§ The records:
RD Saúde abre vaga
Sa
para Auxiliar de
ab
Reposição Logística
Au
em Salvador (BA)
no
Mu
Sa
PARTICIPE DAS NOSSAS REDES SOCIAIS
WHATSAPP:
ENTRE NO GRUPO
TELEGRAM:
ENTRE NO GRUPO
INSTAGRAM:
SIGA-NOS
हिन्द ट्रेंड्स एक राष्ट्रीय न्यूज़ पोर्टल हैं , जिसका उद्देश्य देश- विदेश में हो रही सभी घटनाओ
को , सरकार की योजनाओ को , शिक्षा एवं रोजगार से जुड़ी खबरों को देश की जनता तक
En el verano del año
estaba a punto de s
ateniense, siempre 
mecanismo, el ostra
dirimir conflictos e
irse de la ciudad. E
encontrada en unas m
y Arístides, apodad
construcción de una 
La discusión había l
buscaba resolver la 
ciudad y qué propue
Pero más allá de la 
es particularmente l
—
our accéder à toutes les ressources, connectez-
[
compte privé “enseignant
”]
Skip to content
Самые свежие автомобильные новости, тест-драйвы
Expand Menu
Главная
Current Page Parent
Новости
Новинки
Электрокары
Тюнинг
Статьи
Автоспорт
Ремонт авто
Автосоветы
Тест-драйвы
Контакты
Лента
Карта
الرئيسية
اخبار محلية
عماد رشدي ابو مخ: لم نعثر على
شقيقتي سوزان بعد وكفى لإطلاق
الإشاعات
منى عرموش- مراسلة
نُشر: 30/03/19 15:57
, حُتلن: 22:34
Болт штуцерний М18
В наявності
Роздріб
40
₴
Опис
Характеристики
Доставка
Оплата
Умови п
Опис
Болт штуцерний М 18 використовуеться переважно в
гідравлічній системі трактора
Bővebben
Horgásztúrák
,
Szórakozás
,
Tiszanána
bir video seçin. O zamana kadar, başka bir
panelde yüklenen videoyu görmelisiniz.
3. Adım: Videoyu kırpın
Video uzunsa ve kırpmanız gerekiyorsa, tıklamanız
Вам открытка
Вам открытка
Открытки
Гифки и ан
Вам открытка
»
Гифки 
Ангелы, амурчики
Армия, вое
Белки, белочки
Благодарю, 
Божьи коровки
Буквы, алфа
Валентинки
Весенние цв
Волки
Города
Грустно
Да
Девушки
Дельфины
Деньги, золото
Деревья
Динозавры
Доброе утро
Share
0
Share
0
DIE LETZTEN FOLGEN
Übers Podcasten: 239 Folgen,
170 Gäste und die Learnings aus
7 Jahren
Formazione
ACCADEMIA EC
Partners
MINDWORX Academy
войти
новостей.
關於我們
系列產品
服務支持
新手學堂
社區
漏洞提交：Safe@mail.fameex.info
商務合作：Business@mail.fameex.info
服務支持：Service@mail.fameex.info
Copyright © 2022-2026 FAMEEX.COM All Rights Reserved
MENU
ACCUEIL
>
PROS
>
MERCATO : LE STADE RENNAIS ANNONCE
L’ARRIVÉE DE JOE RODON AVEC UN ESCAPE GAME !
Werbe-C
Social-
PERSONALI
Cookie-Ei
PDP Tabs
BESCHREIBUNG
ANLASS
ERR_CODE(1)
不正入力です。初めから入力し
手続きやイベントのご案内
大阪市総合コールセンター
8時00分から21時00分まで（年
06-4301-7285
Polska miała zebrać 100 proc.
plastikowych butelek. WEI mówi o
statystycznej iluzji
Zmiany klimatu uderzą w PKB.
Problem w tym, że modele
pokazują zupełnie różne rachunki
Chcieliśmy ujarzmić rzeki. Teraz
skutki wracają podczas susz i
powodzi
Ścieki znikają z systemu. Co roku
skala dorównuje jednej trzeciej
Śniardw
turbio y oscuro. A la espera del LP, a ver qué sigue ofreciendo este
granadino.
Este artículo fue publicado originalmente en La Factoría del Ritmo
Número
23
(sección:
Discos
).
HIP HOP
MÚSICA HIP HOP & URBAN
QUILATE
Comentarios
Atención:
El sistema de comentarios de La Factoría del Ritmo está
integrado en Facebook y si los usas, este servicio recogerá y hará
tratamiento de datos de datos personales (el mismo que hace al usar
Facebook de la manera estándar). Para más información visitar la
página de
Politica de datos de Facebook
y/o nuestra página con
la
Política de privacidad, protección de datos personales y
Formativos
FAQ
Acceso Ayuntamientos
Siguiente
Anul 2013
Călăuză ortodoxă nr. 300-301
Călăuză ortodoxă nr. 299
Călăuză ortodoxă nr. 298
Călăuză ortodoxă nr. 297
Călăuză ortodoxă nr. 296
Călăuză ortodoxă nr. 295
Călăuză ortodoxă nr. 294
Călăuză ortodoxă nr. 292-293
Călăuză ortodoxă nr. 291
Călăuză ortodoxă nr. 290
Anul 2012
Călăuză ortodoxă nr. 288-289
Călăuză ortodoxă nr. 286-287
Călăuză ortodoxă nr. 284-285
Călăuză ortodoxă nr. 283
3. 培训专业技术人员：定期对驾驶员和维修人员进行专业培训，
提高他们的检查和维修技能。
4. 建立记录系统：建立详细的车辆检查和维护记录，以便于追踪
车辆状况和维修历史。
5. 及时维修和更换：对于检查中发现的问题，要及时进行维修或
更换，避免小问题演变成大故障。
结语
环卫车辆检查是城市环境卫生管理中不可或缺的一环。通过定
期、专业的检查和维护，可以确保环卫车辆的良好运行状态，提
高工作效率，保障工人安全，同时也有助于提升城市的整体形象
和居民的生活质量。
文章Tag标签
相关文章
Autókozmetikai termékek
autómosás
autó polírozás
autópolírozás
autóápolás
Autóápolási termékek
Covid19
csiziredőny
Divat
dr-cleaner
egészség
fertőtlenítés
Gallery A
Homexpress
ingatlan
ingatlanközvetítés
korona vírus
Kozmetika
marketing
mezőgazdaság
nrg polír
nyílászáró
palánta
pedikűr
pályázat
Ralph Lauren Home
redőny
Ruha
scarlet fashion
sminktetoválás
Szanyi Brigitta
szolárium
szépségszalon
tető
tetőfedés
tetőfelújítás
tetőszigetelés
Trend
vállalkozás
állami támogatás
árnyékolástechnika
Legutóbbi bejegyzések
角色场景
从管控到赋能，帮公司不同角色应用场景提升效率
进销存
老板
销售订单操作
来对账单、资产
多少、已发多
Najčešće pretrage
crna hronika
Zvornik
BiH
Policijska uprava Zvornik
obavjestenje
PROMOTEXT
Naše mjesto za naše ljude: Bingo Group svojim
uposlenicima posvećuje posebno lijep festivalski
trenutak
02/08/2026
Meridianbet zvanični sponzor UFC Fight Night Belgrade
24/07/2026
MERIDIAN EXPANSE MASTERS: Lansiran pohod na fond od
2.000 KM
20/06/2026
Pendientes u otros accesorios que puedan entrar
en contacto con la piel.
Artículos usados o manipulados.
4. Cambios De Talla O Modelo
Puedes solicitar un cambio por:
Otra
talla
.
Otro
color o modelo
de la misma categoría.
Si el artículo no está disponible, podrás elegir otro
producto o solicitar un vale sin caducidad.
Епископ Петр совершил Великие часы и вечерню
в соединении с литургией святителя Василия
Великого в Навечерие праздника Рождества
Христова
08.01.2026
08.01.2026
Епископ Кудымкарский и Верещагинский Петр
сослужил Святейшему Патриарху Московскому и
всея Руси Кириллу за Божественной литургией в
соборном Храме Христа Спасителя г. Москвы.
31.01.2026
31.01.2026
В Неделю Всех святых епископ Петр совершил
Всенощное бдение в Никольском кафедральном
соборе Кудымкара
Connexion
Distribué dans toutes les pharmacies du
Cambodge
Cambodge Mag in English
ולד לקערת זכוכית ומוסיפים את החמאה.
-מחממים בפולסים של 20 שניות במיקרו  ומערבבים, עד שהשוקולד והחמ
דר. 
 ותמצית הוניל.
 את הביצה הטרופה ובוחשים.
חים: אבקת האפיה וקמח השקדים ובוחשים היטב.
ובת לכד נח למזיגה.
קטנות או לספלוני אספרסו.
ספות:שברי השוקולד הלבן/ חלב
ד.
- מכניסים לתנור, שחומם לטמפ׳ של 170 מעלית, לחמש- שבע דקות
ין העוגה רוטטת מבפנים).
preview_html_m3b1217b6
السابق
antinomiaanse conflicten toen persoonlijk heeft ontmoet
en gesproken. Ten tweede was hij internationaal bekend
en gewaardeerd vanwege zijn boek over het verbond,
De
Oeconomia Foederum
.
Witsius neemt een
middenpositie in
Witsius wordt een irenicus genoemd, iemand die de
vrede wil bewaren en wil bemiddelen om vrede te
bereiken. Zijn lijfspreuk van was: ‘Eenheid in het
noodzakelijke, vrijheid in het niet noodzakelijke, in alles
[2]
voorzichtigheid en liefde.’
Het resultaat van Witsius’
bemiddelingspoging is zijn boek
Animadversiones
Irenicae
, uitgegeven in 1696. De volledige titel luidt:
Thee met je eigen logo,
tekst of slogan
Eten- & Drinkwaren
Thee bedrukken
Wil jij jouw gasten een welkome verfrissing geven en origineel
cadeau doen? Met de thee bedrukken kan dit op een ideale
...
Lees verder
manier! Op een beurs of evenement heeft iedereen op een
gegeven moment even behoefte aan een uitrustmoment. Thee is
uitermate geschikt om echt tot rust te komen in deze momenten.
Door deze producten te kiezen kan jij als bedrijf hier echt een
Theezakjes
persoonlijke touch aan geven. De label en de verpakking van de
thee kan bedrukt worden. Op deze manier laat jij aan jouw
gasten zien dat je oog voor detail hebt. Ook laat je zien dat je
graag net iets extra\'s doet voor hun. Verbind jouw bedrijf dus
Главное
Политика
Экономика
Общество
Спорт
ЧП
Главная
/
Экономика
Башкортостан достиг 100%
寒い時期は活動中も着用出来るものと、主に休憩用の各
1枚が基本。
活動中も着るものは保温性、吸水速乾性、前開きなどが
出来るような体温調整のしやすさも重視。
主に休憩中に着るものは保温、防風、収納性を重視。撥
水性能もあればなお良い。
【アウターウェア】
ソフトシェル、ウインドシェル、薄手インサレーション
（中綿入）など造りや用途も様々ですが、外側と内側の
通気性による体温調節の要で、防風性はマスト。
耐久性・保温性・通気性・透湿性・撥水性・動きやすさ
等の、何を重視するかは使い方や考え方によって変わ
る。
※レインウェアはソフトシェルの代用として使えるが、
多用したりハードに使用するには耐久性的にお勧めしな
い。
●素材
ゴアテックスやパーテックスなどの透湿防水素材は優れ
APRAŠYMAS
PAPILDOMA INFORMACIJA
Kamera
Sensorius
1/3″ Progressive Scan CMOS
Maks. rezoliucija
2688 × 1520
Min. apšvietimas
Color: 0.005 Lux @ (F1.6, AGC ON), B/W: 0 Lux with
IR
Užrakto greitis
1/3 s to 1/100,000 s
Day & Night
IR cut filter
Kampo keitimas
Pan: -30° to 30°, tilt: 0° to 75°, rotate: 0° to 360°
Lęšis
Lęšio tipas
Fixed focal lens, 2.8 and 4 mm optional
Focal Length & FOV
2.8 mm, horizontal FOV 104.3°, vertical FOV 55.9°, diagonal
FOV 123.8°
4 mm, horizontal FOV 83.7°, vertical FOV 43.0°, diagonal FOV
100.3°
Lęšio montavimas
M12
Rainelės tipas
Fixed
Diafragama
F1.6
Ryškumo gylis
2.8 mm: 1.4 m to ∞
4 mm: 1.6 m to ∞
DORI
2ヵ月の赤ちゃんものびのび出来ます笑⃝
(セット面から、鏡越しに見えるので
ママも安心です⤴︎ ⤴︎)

§ What this task involves:
The response must contain each line above that holds the string "manier".

§ Task output:
manier! Op een beurs of evenement heeft iedereen op een
thee kan bedrukt worden. Op deze manier laat jij aan jouw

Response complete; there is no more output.